Collected data:

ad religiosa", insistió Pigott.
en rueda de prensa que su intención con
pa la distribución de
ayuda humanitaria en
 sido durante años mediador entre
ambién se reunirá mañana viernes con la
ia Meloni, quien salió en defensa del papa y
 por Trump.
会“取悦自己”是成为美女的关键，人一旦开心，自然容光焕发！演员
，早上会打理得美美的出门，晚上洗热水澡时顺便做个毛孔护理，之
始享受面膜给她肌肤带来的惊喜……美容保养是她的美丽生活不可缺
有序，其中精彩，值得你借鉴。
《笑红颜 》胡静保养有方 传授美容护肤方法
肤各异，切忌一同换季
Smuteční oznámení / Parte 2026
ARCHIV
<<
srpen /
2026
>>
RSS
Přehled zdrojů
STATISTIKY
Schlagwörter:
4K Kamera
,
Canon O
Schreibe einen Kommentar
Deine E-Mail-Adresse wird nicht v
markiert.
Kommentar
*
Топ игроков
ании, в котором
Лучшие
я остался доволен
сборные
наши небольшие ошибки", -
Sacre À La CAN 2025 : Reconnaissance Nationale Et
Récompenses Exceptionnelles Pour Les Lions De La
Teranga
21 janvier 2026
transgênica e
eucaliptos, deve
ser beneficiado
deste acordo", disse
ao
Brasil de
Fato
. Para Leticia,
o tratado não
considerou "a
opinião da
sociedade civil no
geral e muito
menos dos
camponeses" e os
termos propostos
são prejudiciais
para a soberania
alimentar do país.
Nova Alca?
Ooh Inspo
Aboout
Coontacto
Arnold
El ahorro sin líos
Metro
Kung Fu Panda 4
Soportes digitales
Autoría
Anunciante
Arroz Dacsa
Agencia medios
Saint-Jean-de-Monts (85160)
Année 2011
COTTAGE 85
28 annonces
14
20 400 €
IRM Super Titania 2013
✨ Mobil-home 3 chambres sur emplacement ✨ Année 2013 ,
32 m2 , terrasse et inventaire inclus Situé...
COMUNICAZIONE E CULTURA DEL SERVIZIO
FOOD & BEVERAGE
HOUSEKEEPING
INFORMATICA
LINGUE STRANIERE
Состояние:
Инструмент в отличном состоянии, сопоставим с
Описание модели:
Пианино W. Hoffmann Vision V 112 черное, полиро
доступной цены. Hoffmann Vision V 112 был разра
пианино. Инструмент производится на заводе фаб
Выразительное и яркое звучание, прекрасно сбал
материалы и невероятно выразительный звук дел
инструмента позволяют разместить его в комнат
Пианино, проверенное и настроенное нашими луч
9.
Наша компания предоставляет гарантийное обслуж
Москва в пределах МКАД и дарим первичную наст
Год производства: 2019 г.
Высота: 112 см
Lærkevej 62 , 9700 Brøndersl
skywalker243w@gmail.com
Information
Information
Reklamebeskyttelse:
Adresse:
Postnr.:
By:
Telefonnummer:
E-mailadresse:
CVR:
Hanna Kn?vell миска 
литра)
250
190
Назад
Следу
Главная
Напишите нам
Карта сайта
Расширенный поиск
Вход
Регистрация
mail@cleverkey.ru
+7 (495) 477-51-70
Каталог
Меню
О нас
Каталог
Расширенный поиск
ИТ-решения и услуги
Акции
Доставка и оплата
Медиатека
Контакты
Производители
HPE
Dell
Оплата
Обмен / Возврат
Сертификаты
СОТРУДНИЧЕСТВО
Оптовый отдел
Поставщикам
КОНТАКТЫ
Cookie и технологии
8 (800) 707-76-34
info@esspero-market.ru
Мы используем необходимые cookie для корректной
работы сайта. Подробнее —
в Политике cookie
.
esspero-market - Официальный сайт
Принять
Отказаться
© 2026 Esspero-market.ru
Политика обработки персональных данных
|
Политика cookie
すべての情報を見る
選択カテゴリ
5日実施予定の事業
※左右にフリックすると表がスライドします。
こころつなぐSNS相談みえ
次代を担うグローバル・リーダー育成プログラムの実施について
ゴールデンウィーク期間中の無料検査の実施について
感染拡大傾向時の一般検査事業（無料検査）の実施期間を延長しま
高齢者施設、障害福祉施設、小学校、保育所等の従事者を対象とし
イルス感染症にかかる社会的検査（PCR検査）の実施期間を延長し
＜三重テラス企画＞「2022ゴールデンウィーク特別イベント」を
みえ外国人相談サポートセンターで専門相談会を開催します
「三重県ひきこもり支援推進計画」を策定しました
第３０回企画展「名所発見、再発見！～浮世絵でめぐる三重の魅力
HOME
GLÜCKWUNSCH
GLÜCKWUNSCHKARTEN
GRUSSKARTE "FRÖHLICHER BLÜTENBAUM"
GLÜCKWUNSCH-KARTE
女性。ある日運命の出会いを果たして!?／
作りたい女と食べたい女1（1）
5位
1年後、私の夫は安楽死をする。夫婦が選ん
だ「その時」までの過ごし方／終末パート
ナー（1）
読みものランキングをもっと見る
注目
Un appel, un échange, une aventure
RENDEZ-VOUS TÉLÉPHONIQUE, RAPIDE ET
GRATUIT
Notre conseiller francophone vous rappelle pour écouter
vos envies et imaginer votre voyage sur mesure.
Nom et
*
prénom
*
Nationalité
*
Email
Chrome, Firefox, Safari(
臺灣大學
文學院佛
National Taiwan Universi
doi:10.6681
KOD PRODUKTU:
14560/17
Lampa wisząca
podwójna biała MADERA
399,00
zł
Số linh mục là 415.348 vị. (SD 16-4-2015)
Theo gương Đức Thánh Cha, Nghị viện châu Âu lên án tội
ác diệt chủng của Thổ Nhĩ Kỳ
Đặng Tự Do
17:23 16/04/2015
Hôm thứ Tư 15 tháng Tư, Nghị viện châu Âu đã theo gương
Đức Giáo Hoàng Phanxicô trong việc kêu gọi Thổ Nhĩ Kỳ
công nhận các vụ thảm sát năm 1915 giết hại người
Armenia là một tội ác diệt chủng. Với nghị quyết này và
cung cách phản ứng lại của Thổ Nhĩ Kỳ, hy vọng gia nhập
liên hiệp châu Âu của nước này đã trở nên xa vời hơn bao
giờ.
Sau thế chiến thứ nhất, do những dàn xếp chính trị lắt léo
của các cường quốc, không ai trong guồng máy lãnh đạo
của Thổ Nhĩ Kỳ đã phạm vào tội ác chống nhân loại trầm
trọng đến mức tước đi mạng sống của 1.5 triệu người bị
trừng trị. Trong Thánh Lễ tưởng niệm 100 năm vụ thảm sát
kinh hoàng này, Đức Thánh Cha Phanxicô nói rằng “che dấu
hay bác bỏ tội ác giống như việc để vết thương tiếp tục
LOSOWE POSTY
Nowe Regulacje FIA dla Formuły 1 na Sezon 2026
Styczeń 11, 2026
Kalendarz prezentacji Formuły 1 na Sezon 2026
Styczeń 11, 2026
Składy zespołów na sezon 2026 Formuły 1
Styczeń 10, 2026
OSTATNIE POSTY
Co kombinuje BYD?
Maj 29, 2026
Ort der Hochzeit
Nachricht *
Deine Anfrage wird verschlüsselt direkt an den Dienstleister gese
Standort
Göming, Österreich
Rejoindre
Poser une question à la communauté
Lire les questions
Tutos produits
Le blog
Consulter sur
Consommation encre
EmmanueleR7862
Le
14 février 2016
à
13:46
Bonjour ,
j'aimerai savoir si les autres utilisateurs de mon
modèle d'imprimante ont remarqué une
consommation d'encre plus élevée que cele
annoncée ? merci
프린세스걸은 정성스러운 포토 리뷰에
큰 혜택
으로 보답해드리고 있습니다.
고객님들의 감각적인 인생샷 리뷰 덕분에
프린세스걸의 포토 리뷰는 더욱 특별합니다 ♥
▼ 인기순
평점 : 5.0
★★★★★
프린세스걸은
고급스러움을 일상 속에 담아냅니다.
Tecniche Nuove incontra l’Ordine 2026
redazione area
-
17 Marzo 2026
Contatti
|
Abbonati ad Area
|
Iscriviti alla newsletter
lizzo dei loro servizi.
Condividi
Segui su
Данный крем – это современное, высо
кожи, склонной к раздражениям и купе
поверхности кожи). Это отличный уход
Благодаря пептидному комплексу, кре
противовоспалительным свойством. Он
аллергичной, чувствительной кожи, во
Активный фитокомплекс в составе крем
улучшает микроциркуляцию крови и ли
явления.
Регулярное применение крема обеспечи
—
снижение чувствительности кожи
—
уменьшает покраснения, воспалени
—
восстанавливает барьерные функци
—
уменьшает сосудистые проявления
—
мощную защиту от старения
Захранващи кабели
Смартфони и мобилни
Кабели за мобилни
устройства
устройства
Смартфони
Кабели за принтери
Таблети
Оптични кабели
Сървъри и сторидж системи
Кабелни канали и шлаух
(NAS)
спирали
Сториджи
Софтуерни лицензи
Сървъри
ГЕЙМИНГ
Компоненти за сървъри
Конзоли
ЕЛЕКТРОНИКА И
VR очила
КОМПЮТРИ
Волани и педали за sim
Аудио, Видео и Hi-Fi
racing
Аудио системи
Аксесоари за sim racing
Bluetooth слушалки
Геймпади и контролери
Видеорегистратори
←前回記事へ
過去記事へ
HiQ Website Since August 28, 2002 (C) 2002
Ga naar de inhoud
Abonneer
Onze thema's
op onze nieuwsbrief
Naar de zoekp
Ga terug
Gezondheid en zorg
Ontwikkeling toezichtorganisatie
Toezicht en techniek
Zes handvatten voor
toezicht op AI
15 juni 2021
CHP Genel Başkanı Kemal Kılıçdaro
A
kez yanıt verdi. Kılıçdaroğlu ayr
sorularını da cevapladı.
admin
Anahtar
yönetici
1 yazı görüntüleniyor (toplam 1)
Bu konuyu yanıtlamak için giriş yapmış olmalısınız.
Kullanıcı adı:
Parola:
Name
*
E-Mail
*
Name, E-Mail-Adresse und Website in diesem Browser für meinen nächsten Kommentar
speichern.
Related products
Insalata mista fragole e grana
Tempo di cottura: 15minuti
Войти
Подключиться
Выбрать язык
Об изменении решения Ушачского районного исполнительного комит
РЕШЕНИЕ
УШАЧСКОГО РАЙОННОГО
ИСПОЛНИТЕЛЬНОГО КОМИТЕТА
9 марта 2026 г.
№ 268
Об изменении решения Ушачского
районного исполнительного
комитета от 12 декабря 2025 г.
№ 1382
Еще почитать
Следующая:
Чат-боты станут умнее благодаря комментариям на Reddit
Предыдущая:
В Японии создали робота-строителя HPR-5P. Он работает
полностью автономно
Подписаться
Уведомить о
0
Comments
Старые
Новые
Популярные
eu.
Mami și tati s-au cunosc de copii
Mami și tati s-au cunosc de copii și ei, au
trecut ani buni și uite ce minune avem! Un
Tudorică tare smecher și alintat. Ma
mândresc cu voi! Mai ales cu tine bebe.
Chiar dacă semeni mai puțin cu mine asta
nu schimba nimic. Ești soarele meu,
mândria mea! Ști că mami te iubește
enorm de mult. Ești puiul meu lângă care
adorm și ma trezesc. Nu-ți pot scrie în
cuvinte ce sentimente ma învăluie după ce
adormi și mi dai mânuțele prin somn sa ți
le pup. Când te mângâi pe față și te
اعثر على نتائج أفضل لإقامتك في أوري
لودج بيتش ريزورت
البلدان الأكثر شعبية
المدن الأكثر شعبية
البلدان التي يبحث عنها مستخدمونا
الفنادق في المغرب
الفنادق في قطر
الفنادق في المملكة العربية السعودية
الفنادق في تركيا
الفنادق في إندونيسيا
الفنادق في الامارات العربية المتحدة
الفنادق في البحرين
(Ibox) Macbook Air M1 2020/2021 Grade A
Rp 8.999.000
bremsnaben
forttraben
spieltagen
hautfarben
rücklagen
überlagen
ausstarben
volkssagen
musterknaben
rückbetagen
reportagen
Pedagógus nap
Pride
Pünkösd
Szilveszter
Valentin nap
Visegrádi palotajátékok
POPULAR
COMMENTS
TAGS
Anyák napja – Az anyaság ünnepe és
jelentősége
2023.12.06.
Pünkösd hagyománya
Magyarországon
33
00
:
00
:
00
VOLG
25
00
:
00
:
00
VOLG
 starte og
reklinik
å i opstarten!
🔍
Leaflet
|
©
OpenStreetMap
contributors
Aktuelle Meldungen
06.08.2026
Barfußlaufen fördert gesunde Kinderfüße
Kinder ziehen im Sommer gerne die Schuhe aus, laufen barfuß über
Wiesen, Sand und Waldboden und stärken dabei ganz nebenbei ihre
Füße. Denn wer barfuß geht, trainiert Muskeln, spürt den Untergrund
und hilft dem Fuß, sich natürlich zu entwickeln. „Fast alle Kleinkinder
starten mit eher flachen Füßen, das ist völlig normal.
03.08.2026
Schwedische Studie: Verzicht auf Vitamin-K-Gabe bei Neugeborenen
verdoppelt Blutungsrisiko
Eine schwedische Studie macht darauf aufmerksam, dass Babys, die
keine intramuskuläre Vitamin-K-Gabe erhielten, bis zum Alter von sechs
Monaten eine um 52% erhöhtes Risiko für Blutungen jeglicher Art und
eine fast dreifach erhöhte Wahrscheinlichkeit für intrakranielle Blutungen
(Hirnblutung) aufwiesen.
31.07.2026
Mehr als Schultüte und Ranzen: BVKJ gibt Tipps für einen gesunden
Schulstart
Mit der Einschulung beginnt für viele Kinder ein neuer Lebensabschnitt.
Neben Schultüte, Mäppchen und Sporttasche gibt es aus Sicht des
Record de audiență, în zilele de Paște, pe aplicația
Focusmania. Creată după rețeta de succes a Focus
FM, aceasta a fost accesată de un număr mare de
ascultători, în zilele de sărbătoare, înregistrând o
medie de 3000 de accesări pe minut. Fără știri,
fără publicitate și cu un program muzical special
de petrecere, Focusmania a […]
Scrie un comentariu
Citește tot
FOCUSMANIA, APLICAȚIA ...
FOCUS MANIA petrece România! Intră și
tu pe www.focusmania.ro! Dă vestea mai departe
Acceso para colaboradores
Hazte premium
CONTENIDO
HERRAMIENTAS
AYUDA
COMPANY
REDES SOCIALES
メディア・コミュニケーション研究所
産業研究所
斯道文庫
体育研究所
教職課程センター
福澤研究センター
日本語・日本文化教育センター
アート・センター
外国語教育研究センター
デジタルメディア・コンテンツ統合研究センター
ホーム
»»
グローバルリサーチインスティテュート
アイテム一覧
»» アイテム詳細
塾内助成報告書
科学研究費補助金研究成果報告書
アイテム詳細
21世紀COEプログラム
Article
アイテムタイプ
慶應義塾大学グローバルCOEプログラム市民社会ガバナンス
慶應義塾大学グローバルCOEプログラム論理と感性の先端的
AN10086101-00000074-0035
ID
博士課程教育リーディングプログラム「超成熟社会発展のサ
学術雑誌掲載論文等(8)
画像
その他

▶ [EXERCISE AIM] All the lines that hold the word "viện" must appear in the answer, copied from the records.

▶ [WRITTEN SOLUTION]
Theo gương Đức Thánh Cha, Nghị viện châu Âu lên án tội
Hôm thứ Tư 15 tháng Tư, Nghị viện châu Âu đã theo gương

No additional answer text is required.